Clinical Trial Assistant

Location
Newark, California
Posted
Jul 05, 2018
Required Education
Bachelors Degree
Position Type
Full time

PRIMARY RESPONSIBILITY

The Clinical Trial Assistant is responsible for administration, maintenance and coordination of the logistical aspects of the company’s clinical trials according to Good Clinical Practice and relevant SOPs.  This role is also responsible for being a pivotal point of contact for the Clinical Operations team and any contract organizations used. 

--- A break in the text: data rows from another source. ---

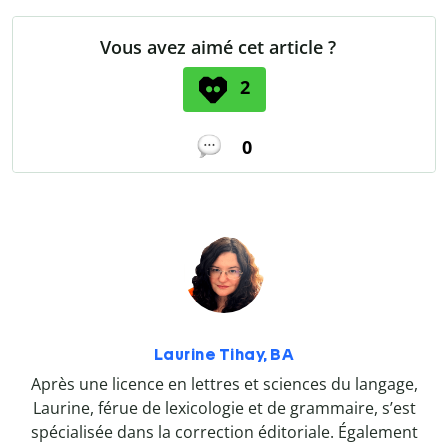
Vous avez aimé cet article ?
2
0
Laurine Tihay, BA
Après une licence en lettres et sciences du langage,
Laurine, férue de lexicologie et de grammaire, s’est
spécialisée dans la correction éditoriale. Également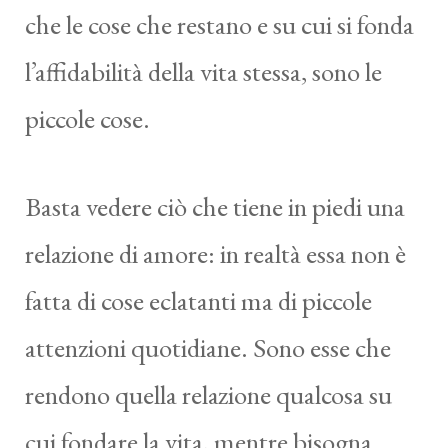
che le cose che restano e su cui si fonda
l’affidabilità della vita stessa, sono le
piccole cose.
Basta vedere ciò che tiene in piedi una
relazione di amore: in realtà essa non è
fatta di cose eclatanti ma di piccole
attenzioni quotidiane. Sono esse che
rendono quella relazione qualcosa su
cui fondare la vita, mentre bisogna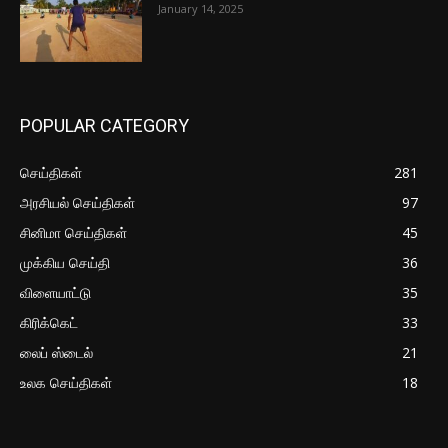
January 14, 2025
POPULAR CATEGORY
செய்திகள்
281
அரசியல் செய்திகள்
97
சினிமா செய்திகள்
45
முக்கிய செய்தி
36
விளையாட்டு
35
கிரிக்கெட்
33
லைப் ஸ்டைல்
21
உலக செய்திகள்
18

Key Accountabilities/Core Job Responsibilities:

  • Assist in the preparation of project and study-related documents including: informed consent forms (ICFs), pharmacy manuals, monitoring plans, synopses, protocols and amendments, IND annual updates and clinical summaries, as required.
  • Assist with coordination of case report forms (CRFs), study guides, study reference binders, patient diaries, and other forms, including participating in the EDC and IXRS specification process and user acceptance testing.
  • Assist in the coordination of the preparation of clinical site budgets. 
  • Assist in monitoring and tracking clinical trial progress and providing status update reports and study metrics.
  • Assist in the planning of Investigator Meetings, including creating presentations, as required. 
  • Prepare meeting agendas and minutes.
  • Facilitate communications on behalf of the Study Team to include correspondence, mass mailings, email communications, etc. Assist in the review of clinical data in the CRF, data listing, and report table levels.
  • Assist in management of the Trial Master File (TMF), including vendor management as applicable.
  • Perform other duties as assigned. 

Qualifications:

  • Good organization and planning skills
  • Strong interpersonal skills and communication skills (both written and oral)
  • Ability to problem-solve
  • Excellent comprehension of Good Clinical Practices (GCP) and basic concepts of clinical research

Experience:

  •  This position requires a minimum of 2years of experience in the pharmaceutical/clinical research environment with at least 1 year of CTA experience.

Education Requirements (degree, certifications, etc.): 

  •  BA/BS in health-related field or scientific discipline or equivalent combination of education and related-work experience.